#### EXERCISE DETAILS:
Leave out the pictures and restate every entry word for word.

(Saved data entries)
■ ■ ■ ■ ■
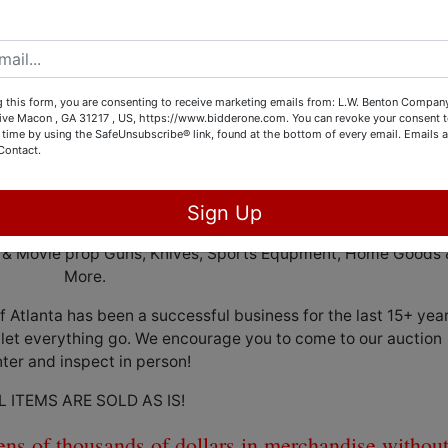
Store Business Liquidation
Facilities 107 Oak Valley Dr Macon, Ga 31217
 this form, you are consenting to receive marketing emails from: L.W. Benton Company,
rive Macon , GA 31217 , US, https://www.bidderone.com. You can revoke your consent t
 time by using the SafeUnsubscribe® link, found at the bottom of every email.
Emails a
: Wednesday, May 24th @2pm Eastern
Contact.
Weekdays, May 22nd & 23rd from 10-2
Sign Up
day, May 25th and Friday, May 26th from 10am-3pm
oft & Movie prop Guns, Knives, Sports Equpment, Home Goods 
More.
Atlanta has been a successful business for the last 15+ year
 let everything go. We encourage you to come to our auction
ter and inspect in person!
L ITEMS ARE SOLD AS IS!
 tens of thousands of dollars in merchandise withou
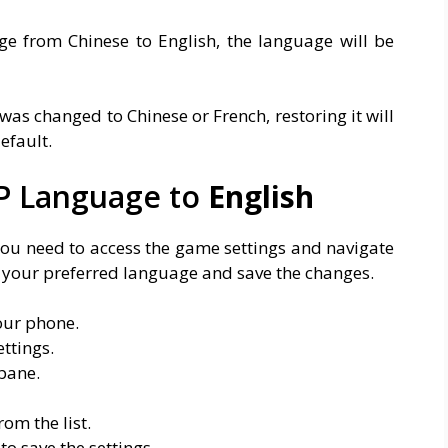
e from Chinese to English, the language will be
was changed to Chinese or French, restoring it will
efault.
P Language to
English
ou need to access the game settings and navigate
t your preferred language and save the changes.
our phone.
ttings.
pane.
om the list.
o save the settings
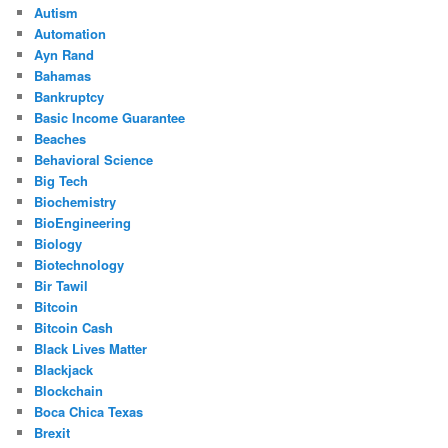
Autism
Automation
Ayn Rand
Bahamas
Bankruptcy
Basic Income Guarantee
Beaches
Behavioral Science
Big Tech
Biochemistry
BioEngineering
Biology
Biotechnology
Bir Tawil
Bitcoin
Bitcoin Cash
Black Lives Matter
Blackjack
Blockchain
Boca Chica Texas
Brexit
■ ■ ■ ■ ■
#### ANSWER TO THIS TASK:
Store Business Liquidation
Facilities 107 Oak Valley Dr Macon, Ga 31217
 this form, you are consenting to receive marketing emails from: L.W. Benton Company,
rive Macon , GA 31217 , US, https://www.bidderone.com. You can revoke your consent t
 time by using the SafeUnsubscribe® link, found at the bottom of every email.
Emails a
: Wednesday, May 24th @2pm Eastern
Contact.
Weekdays, May 22nd & 23rd from 10-2
Sign Up
day, May 25th and Friday, May 26th from 10am-3pm
oft & Movie prop Guns, Knives, Sports Equpment, Home Goods 
More.
Atlanta has been a successful business for the last 15+ year
 let everything go. We encourage you to come to our auction
ter and inspect in person!
L ITEMS ARE SOLD AS IS!
 tens of thousands of dollars in merchandise withou
e from Chinese to English, the language will be
was changed to Chinese or French, restoring it will
efault.
P Language to
English
ou need to access the game settings and navigate
t your preferred language and save the changes.
our phone.
ttings.
pane.
om the list.
o save the settings
Autism
Automation
Ayn Rand
Bahamas
Bankruptcy
Basic Income Guarantee
Beaches
Behavioral Science
Big Tech
Biochemistry
BioEngineering
Biology
Biotechnology
Bir Tawil
Bitcoin
Bitcoin Cash
Black Lives Matter
Blackjack
Blockchain
Boca Chica Texas
Brexit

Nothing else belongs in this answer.